Mijn hapiness
– “Juf, heeft u kinderen?”
vragen kinderen mij regelmatig.
Ik heb geen kinderen en heb ze ook niet op de wereld gezet, daar heb ik bewust voor gekozen.
Onder meer daar ik behoorlijk beschadigd uit mijn kindertijd ben gekomen. Ik had veel energie nodig om beter op mijn pootjes terecht te komen.
Maar dat neemt niet weg dat ik kinderen geweldig vind en heel graag met ze om ga.
Ik gun ze meer dan wat ook op de hele wereld, warme ouders toe of andere liefgevende opvoeders.

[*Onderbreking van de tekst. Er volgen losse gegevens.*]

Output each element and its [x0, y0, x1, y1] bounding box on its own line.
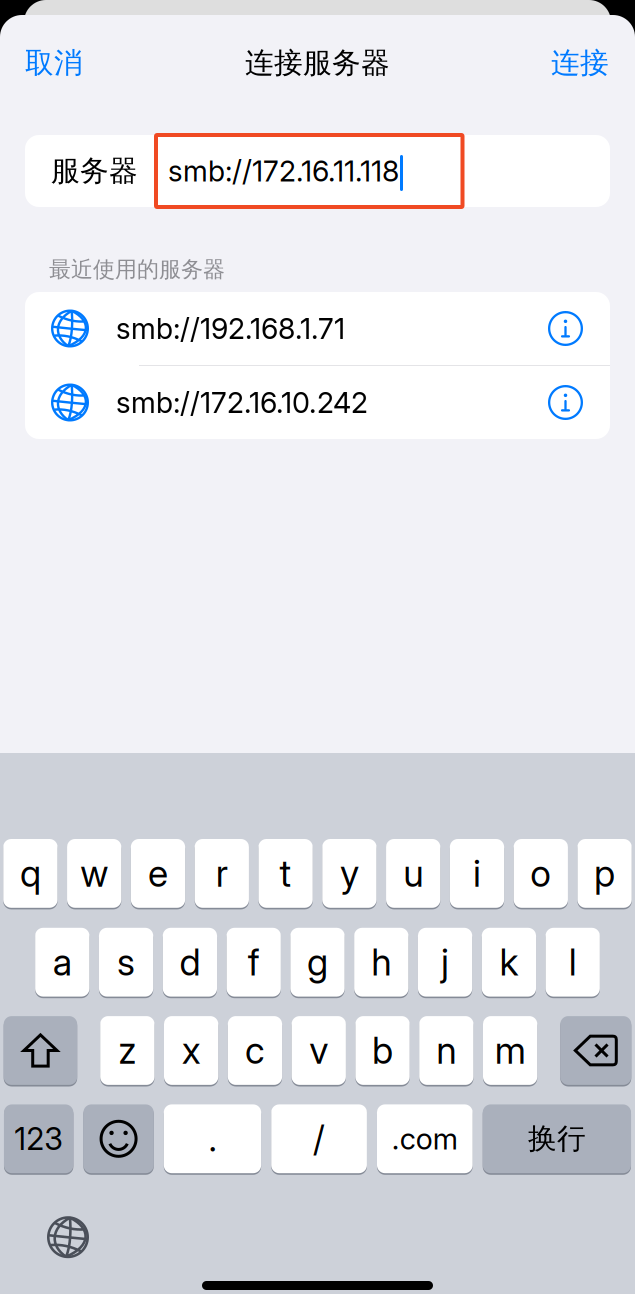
staticText: .	[208, 1118, 216, 1160]
staticText: smb://172.16.10.242	[116, 385, 368, 420]
staticText: 换行	[528, 1121, 586, 1157]
staticText: z	[118, 1028, 136, 1073]
staticText: m	[495, 1028, 526, 1073]
staticText: s	[117, 940, 135, 984]
staticText: d	[179, 940, 200, 984]
button[interactable]: Shift	[4, 1016, 77, 1085]
button[interactable]: .	[164, 1104, 261, 1173]
button[interactable]: 换行	[483, 1104, 631, 1173]
staticText: w	[80, 851, 108, 896]
button[interactable]: w	[67, 839, 121, 908]
button[interactable]: Delete	[560, 1016, 631, 1085]
staticText: smb://192.168.1.71	[116, 311, 345, 346]
button[interactable]: 123	[4, 1104, 73, 1173]
button[interactable]: t	[258, 839, 313, 908]
staticText: j	[441, 940, 449, 984]
staticText: u	[403, 851, 423, 896]
staticText: e	[148, 851, 168, 896]
button[interactable]: h	[354, 928, 408, 997]
button[interactable]: r	[195, 839, 249, 908]
button[interactable]: Emoji	[83, 1104, 154, 1173]
button[interactable]: k	[482, 928, 536, 997]
button[interactable]: smb://172.16.11.118	[154, 133, 464, 209]
staticText: t	[280, 851, 292, 896]
staticText: o	[530, 851, 551, 896]
staticText: x	[182, 1028, 201, 1073]
staticText: r	[216, 851, 228, 896]
staticText: c	[245, 1028, 265, 1073]
button[interactable]: o	[514, 839, 568, 908]
button[interactable]: f	[226, 928, 281, 997]
staticText: /	[313, 1118, 325, 1160]
button[interactable]: /	[271, 1104, 367, 1173]
staticText: h	[371, 940, 391, 984]
button[interactable]: x	[164, 1016, 218, 1085]
button[interactable]: v	[292, 1016, 346, 1085]
staticText: l	[569, 940, 577, 984]
button[interactable]: smb://192.168.1.71	[25, 292, 610, 365]
staticText: g	[307, 940, 328, 984]
button[interactable]: 连接	[525, 31, 635, 95]
button[interactable]: a	[35, 928, 89, 997]
button[interactable]: z	[100, 1016, 154, 1085]
staticText: y	[340, 851, 359, 896]
staticText: i	[473, 851, 481, 896]
staticText: q	[20, 851, 41, 896]
staticText: k	[499, 940, 518, 984]
button[interactable]: u	[386, 839, 440, 908]
staticText: a	[53, 940, 72, 984]
button[interactable]: q	[3, 839, 58, 908]
button[interactable]: 取消	[0, 31, 108, 95]
staticText: smb://172.16.11.118	[168, 154, 399, 188]
button[interactable]: Next keyboard	[39, 1211, 97, 1263]
button[interactable]: s	[99, 928, 153, 997]
button[interactable]: smb://172.16.10.242	[25, 366, 610, 439]
button[interactable]: e	[131, 839, 185, 908]
button[interactable]: l	[546, 928, 600, 997]
staticText: .com	[392, 1121, 458, 1157]
staticText: f	[248, 940, 260, 984]
staticText: b	[372, 1028, 393, 1073]
staticText: 最近使用的服务器	[49, 256, 225, 283]
button[interactable]: j	[418, 928, 472, 997]
button[interactable]: m	[483, 1016, 537, 1085]
staticText: 连接服务器	[245, 45, 390, 81]
staticText: n	[436, 1028, 456, 1073]
staticText: 服务器	[51, 153, 138, 189]
button[interactable]: p	[578, 839, 632, 908]
staticText: 123	[14, 1120, 63, 1157]
staticText: v	[309, 1028, 328, 1073]
button[interactable]: y	[322, 839, 376, 908]
button[interactable]: g	[290, 928, 345, 997]
button[interactable]: .com	[377, 1104, 473, 1173]
button[interactable]: c	[228, 1016, 282, 1085]
button[interactable]: b	[355, 1016, 410, 1085]
staticText: p	[594, 851, 615, 896]
button[interactable]: n	[419, 1016, 474, 1085]
staticText: 连接	[551, 45, 609, 81]
staticText: 取消	[25, 45, 83, 81]
button[interactable]: d	[163, 928, 217, 997]
button[interactable]: i	[450, 839, 504, 908]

Omdat ik uit ervaring weet hoe belangrijk de wijze van hun opgroeien is voor de rest van hun leven.
“En heeft u een man?”
Als er één vraag over de dam is, komen er meer.
Ja en nee, ik ben niet getrouwd maar ik heb wel een vaste vriend waar ik al zo’n 20 jaar mee samen leef.

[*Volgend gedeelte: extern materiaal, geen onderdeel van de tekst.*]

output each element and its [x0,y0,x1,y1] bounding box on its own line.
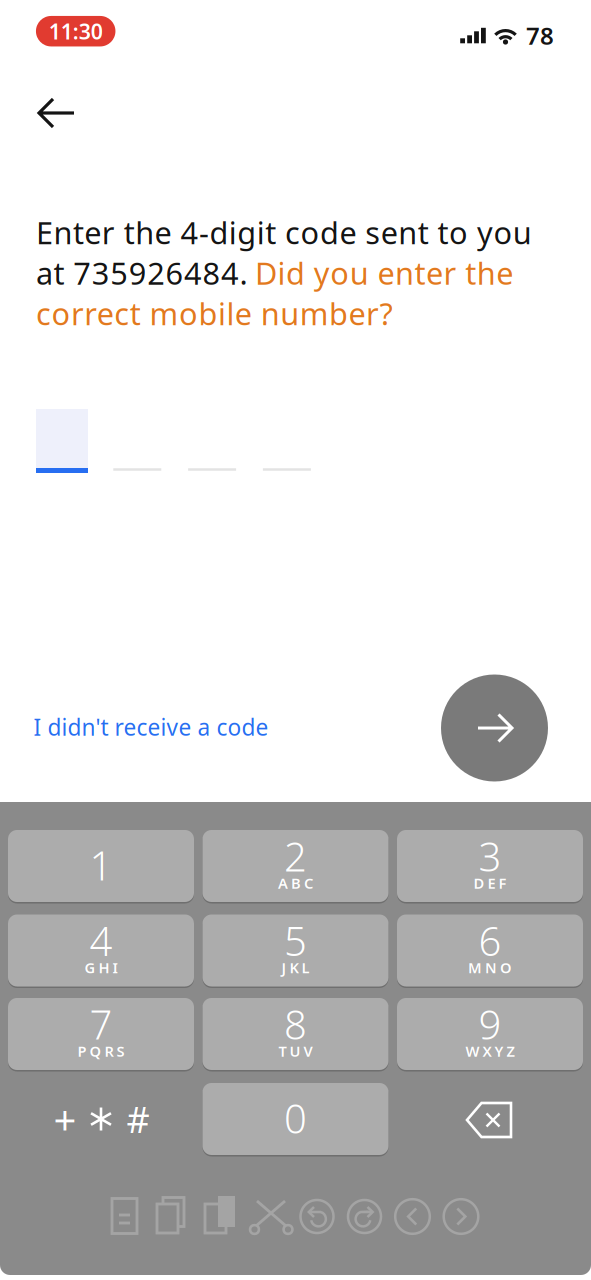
button[interactable]: 4 [8,914,194,988]
button[interactable]: Undo [293,1188,341,1244]
button[interactable]: 9 [397,997,583,1071]
button[interactable]: Copy [148,1188,196,1244]
button[interactable]: 2 [202,829,388,903]
staticText: 7 [90,997,112,1050]
staticText: correct mobile number? [36,293,392,334]
button[interactable]: Verification code entry [36,409,311,473]
staticText: + [54,1092,76,1146]
button[interactable]: 6 [397,914,583,988]
staticText: 3 [478,829,502,882]
staticText: ABC [278,873,313,893]
button[interactable]: Redo [340,1188,388,1244]
button[interactable]: 1 [8,829,194,903]
staticText: PQRS [78,1041,124,1061]
button[interactable]: 0 [202,1082,388,1156]
staticText: MNO [468,958,512,977]
button[interactable]: 8 [202,997,388,1071]
staticText: 2 [284,829,307,882]
staticText: 0 [284,1091,307,1144]
button[interactable]: Next [441,674,548,782]
staticText: Enter the 4-digit code sent to you [36,212,532,253]
staticText: I didn't receive a code [34,712,268,742]
button[interactable]: Previous [388,1188,436,1244]
staticText: 9 [478,997,502,1050]
staticText: JKL [282,958,310,977]
staticText: DEF [474,873,506,893]
button[interactable]: Notes [100,1188,148,1244]
staticText: GHI [84,958,118,977]
staticText: TUV [278,1041,312,1061]
staticText: Did you enter the [255,252,513,293]
staticText: 5 [284,914,307,967]
staticText: 8 [284,997,307,1050]
staticText: 78 [526,20,554,52]
button[interactable]: 7 [8,997,194,1071]
button[interactable]: Delete [397,1083,583,1155]
button[interactable]: Paste [196,1188,244,1244]
staticText: at 735926484. [36,252,247,293]
staticText: WXYZ [466,1041,514,1061]
staticText: 11:30 [49,17,103,45]
button[interactable]: Symbols [8,1082,194,1156]
staticText: # [126,1095,150,1143]
button[interactable]: Cut [246,1188,294,1244]
staticText: 1 [90,838,112,892]
button[interactable]: I didn't receive a code [34,712,268,742]
button[interactable]: 5 [202,914,388,988]
button[interactable]: Next [437,1188,485,1244]
button[interactable]: Back [37,91,81,135]
button[interactable]: 3 [397,829,583,903]
staticText: 4 [90,914,112,967]
staticText: 6 [478,914,502,967]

Iemand op wie ik niet zou zijn gevallen, maar dat gebeurde toch.
“Ja, ik wil jou!”
Dat zinnetje hebben we nooit in het gemeentehuis tegen elkaar gezegd, maar wel keer op keer zonder publiek. Vooral als we ruzie hebben.
“En ik wil jou”, antwoord de ander dan terug.
Naast specifiek mijn lief en kinderen, is verbinding met de diepe kern van ieder ander die leeft een grote hapiness voor me.
Mijn drang tot verdieping is eigenlijk een levensbehoefte/houding.
Ik kijk automatisch achter de eerste laag die mensen laten zien, kijk achter de tweede en zoek naar de lagen daar weer onder. Op zoek naar wie die mens echt is.
Daarmee raak ik ook snel zere plekken of plekjes, wat best lastig is.
Dat doe ik niet om die ander te kwetsen of af te keuren, maar ontstaat vanuit mijn behoefte om echt te verbinden.
Het door laagjes heen kijken is iets dat kinderen trouwens veel makkelijker waarderen dan grote mensen.
Volwassenen zijn er vaak (terecht) angstig voor of schrikken er van.
Door de jaren heen heb ik dan ook mezelf aangeleerd mijn verdiepingsdrang en bevragen in betere banen te leiden.
Door mijn grote invoelingsvermogen en mijn interesse in het individu, begrijp ik bijna al het menselijke gedrag, zelfs veel van het “onmenselijke”.
Iemand afkeuren is voor mij dan ook zelden of nooit aan de orde. Wel de grote wens tot groei.
Vooral 10-12 jarige kinderen voel ik buitengewoon goed aan, al sinds het begin van mijn eigen volwassenheid.
Wat ze nodig hebben, waar ze naar verlangen en hoe jij, volwassene, hen aan kunt spreken.
Waarschijnlijk omdat het kind in mij altijd spring levend is gebleven.
Opmerkelijker vind ik zelf, dat ik ook ouders zeer goed aanvoel in hun specifieke ouder taak.
Ik zie hun inzet, hun behoeften, hun mogelijkheden en onmogelijkheden.
Maar ook zie ik hun kansen om op een eenvoudige manier, meer te kunnen betekenen voor hun kinderen.
Hetgeen ze direct en later weer retour zullen ontvangen.
Die interesse in het individu, heb ik voor allerlei soorten levende wezens.
Ben gek op dieren en dan vooral op vogels en insecten en verbind me graag met planten en ben graag in de tuin bezig.
Ik houd van creëren en beleven. Van mooie dingen (maken), van hout, van papier, stoffen en kleuren.
Ik houd van dansen, ondanks dat ik als kind al zo stijf als een plank was en dat nooit kwijt geraakt ben.
Van vrij op muziek bewegen, ballroom tot en met tango.
Oh, en wat hád ik graag streetdance geleerd toen ik tien/twintig was.
Ik geloof dat er geen of nauwelijks nare mensen bestaan. Wel naar en onacceptabel gedrag dat ontstaat uit angst en onvermogen.
Ik houd van het diepste wezen van mensen, van hun diepste verlangens en goedheid.
Daar graaf ik graag naar, omdat die er bij iedereen in principe is en ik daar hapiness vind.
Ik geloof van boven tot onder en van achter tot voren dat ieder wezen goed en zuiver is.
Ik geloof in het wit, niét in zwart-wit.
Het mag dan een natuurverschijnsel zijn dat er én licht is, én donker, daarom hoef ik nog niet in een verplicht samengaan te geloven.
Ik ga voor groei, naar ieders goede kern van licht.
Ik geloof er in dat we allemaal in staat zijn, op heel eenvoudige wijze meer licht te maken.
Voor jezelf en voor je geliefden om je heen. En de rest van de wereld mag automatisch gratis mee genieten.